Impregnate Carbonation: CO2‐Guided In Situ Growth of Robust Superhydrophobic Structures on Concrete Surfaces

Abstract Superhydrophobic surfaces applying on concrete can greatly improve the durability of concrete by preventing the damage from water. However, traditional design of superhydrophobic concrete surfaces by external coating encounters to problems of flaking and poor surface robustness, while that by adding hydrophobic agents or particles faces the challenges of strength damage of concrete. Drawing inspiration from the carbonation phenomenon of concrete, here a new design of in situ growing superhydrophobic structures on concrete is proposed: The concrete sample is impregnated into Mg 2+ ‐containing silane–water system with continuous CO 2 injection.
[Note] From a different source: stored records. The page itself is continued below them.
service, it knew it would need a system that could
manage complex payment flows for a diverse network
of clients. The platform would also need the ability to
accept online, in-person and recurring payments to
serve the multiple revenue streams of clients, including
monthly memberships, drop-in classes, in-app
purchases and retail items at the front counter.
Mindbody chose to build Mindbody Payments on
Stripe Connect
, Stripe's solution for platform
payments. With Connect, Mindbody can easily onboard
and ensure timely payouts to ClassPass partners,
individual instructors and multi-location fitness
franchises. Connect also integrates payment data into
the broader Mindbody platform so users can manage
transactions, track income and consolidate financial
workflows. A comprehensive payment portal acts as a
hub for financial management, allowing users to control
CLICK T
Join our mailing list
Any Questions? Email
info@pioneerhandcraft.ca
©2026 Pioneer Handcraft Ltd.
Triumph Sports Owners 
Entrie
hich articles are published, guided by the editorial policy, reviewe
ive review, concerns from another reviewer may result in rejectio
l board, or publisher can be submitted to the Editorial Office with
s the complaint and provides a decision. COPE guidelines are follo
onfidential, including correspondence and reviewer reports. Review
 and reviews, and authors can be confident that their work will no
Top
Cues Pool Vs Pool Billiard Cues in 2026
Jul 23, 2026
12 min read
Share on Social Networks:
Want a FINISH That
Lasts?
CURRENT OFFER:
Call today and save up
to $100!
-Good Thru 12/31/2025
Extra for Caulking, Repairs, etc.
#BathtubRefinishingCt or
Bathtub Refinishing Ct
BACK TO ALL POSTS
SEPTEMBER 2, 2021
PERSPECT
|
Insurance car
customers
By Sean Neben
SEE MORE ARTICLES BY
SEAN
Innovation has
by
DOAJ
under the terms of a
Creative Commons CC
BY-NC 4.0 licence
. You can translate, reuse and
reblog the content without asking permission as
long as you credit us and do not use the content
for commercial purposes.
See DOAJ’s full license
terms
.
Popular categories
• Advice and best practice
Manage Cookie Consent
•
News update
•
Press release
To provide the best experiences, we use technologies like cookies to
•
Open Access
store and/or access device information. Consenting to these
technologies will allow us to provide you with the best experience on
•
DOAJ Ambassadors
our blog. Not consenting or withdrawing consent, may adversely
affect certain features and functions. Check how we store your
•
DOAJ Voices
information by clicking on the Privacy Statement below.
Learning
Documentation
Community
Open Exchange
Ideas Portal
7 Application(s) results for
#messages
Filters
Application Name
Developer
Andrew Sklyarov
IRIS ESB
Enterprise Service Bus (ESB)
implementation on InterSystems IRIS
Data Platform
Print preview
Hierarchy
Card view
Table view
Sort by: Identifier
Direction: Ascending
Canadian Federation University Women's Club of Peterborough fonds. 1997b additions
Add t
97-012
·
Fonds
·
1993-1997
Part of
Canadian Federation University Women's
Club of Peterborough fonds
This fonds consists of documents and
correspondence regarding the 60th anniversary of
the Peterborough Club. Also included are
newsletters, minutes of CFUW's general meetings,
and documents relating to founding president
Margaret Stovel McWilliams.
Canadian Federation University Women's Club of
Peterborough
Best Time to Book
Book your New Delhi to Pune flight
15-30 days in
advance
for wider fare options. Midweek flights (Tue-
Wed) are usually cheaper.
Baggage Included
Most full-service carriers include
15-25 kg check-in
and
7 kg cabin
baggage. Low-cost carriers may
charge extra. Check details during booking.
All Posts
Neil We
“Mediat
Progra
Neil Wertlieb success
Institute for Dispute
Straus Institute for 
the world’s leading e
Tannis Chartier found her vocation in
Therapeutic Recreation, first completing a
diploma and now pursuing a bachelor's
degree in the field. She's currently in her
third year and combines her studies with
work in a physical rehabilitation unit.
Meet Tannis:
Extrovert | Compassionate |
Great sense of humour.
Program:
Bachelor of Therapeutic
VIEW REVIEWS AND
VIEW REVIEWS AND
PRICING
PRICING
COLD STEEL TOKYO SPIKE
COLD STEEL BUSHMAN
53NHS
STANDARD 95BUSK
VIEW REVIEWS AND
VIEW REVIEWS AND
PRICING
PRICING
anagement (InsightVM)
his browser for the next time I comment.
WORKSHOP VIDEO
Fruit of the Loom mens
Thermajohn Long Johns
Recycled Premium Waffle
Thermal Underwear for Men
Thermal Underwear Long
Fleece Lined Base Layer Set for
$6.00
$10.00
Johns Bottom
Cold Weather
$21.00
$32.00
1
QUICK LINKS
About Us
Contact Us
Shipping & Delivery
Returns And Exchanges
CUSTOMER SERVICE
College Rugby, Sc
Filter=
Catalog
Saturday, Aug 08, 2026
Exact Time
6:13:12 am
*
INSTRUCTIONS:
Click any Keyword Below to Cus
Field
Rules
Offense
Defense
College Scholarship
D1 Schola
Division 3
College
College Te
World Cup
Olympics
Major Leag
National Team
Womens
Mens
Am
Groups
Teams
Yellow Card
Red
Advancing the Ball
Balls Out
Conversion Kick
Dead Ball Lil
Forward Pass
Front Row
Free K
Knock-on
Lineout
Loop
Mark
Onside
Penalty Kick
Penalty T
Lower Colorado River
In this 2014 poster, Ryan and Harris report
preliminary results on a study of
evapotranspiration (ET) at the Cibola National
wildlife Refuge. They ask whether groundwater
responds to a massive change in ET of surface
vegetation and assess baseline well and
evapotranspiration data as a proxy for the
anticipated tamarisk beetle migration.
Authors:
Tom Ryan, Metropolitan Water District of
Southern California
The contact angle of the concrete surface achieves 171.9° without obvious strength decrease after 120 min, which are mainly attributed to the formation of Ca x Mg 1−x CO 3 crystals with micro‐nano‐structures and the reduction of carbonates surface energy by silane. This superhydrophobic concrete structure can be divided into a superhydrophobic–hydrophobic–hydrophilic three layers structure, providing the stable water‐proof protection under mechanical fatigue, capillary water absorption, UV aging, sulfate attack, and impurity water impact tests due to the in situ growing robust superhydrophobic structures. Furthermore, it captures 29.80 g m −2 CO 2 during the reaction process, providing new insights for the design and preparation of eco‐friendly superhydrophobic concrete.